# aqua clear 802 powerhead



## mbraun15 (Feb 23, 2003)

i just got my powerhead in the mail and put it in my tank. i am not really to sure about this thing. i dont know if i like it for one. its huge and looks kinda stupid in the tank because of its size. i am gonna keep it for like a few days to see how the piranhas like it but i am probobly gonna get rid of it. what do u guys think about these things and where is the best place u think to locate it i also have the quick filter on it which is huge.


----------



## Neoplasia (Feb 16, 2003)

Well I have one in a 72 and it's awesome. I have a couple of plants in front of it so you hardly notice it is there. It's all in how you arrange your tank really. Excellent unit. As for if your fish will like it or not, well experiment with different locations, heights durations etc.


----------



## mbraun15 (Feb 23, 2003)

i dont really understand the air tube that comes off of it and how to lower the pressure of the water ebcause i use the yellow things to lower it but i cant even tell it does anything


----------



## marco (Jan 2, 2003)

my aqua clears look stupid on the back of my aquariums. but i keep them anyway


----------



## Neoplasia (Feb 16, 2003)

mbraun15 said:


> i dont really understand the air tube that comes off of it and how to lower the pressure of the water ebcause i use the yellow things to lower it but i cant even tell it does anything


 The air tube lets you inject air bubbles into the water, it helps increase the oxygen levels. There's a stopper that goes on the end of it that you can adjust the amount of air. It's not needed if you just want to push water around or use it as an extra filter, only if you want to add extra oxygen.


----------



## mbraun15 (Feb 23, 2003)

oh ok thanks tahts what i figured i didnt really get it. also how long do u guys leave it on for i read in other forums but i am just wonderin right now anyways. where is yours located i am gonna try and hide it behind a plant and also do u use the quick filter or not if not what do u do so nothing gets sucked up or do u just not worry


----------



## Neoplasia (Feb 16, 2003)

I bought the cage that attaches to the intake which can also hold various types of media.

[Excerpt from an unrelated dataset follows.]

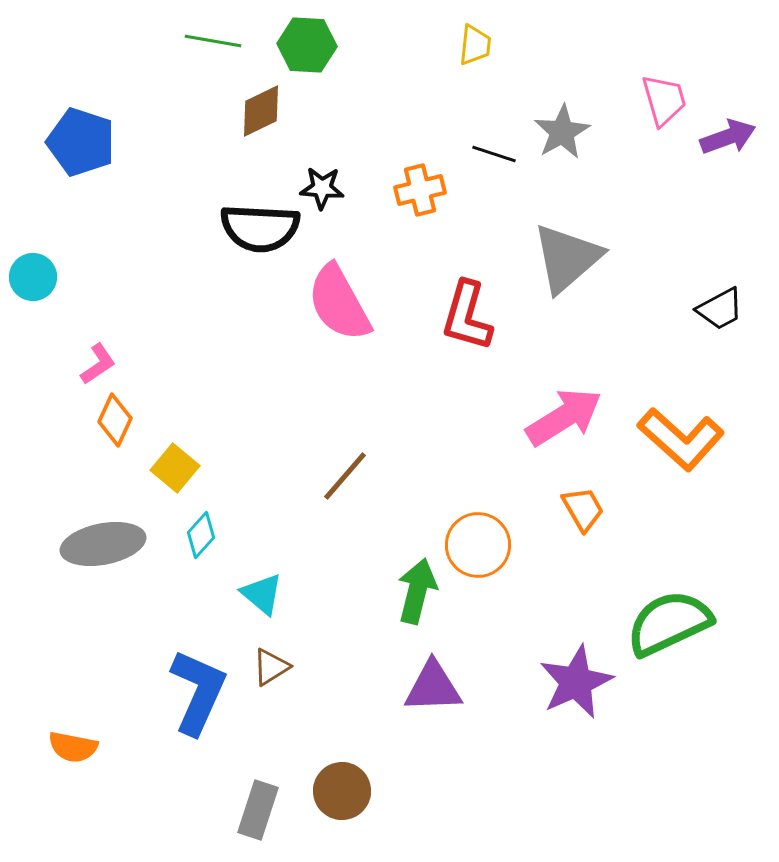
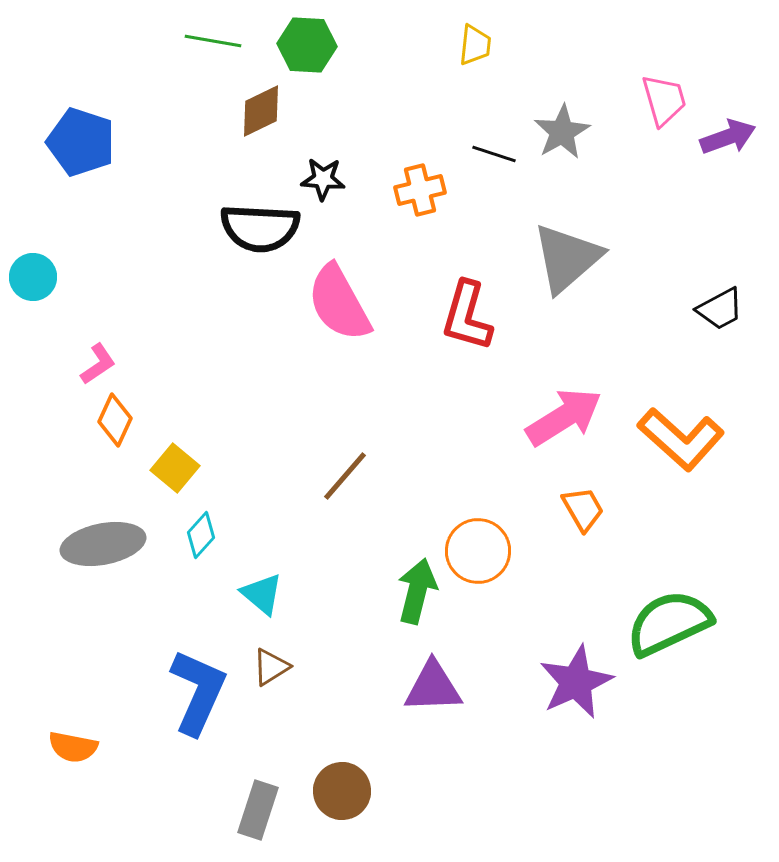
black star: moved 1 px right, 9 px up
orange circle: moved 6 px down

Mine's in the back corner pointing towars the wall to deflect the current and behind plants to hide most of it. I don't use it much right now, but try using it for different lengths and at different times of the day. Eventually you'll figure out what they enjoy the most.


----------



## mbraun15 (Feb 23, 2003)

i am just thinking about getting rid of it


----------



## RhomZilla (Feb 12, 2003)

I have mines in my 125 gal, placed in the middle of the farthest right side of the tank. This, along with a media, goes on and off with the help of a timer so that its not always on or off. My P's kinda likes the routine. If they dont like it if its on, they swim to the opposite side. Also placing it on the farthest side helps circulate the water better in my opinion. (you can clearly see the flow of water when lights are turned on.. full cycle)


----------



## NIKE (Jan 27, 2003)

i have a 901 and my p's love it they line up like soldiers ready for combat







and when i unplug it they flip me the bird







i would keep it!


----------